Robotics is one of my favorite NASA areas. I wrote an engineering grant a few years ago and was able to purchase 8 sets of LegoMindstorm Kits. These kits are amazing and engage my alternative middle school students for weeks at a time. Students download programs they wrote into their robot. We've built obstacle courses, programmed robots to pick up and move small toys, and had robots sing Happy Birthday!

If you don't have funds to purchase robot kits - visit NSTA's link to NASA's site Robotic Arm . This page will introduce your students to the life of Space Exploration Robotics. Your supplies to build a working robotic arm model can be as inexpensive and simple as craft sticks, rubber bands and brass fasteners.

NASA has a complete K-12 section of their website devoted to Robotics Education. You will find video clips, lesson plans, and images of robots that are deployed, being developed, or have successfully completed their mission.

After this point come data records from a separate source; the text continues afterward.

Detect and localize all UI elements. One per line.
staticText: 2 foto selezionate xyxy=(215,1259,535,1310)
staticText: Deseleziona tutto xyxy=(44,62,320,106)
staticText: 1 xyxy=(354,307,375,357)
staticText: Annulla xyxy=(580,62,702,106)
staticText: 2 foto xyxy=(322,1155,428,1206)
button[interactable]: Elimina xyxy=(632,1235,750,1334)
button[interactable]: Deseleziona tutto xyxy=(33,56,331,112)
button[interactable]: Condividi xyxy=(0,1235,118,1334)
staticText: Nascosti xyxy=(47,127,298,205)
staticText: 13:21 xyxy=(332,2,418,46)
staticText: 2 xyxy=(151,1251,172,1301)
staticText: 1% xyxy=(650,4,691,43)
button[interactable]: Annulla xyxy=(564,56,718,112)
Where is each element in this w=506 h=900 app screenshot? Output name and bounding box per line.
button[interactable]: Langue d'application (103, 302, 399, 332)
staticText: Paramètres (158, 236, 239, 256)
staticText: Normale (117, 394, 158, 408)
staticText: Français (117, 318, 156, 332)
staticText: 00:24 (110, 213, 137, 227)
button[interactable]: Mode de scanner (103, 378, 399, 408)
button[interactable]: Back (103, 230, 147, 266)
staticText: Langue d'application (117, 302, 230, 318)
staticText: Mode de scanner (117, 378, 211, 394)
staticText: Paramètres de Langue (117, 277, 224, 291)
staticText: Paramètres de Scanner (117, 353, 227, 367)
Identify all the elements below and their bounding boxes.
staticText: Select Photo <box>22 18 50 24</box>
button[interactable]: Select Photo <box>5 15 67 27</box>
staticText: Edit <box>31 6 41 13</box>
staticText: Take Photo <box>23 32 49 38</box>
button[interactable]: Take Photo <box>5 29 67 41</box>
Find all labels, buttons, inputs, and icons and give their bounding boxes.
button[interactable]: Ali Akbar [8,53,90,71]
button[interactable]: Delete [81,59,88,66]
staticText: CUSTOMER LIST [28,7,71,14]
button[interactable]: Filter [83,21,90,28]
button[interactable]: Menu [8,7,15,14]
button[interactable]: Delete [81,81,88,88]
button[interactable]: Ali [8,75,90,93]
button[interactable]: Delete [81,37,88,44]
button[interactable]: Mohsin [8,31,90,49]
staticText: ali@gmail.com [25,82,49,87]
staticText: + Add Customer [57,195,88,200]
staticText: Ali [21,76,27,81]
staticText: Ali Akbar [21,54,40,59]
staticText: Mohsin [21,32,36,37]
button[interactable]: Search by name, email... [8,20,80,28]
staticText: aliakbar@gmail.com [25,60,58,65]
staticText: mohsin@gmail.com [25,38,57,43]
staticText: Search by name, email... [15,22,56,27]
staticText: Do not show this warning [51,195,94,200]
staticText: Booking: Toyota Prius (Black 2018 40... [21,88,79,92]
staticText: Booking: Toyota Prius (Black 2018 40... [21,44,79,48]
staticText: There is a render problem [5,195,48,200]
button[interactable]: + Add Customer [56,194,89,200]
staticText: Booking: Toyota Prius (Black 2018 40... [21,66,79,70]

Go to: http://www.nasa.gov/audience/foreducators/robotics/home/what_is_robotics_58.html and let your imagination go!

Enjoy, Alyce

Alyce Dalzell Alyce Dalzell 64075 Points

I realize after teaching elementary and middle school for 32 years, that whenever you discuss elimination of bodily fluids, you will have all of your students' eyes and attention!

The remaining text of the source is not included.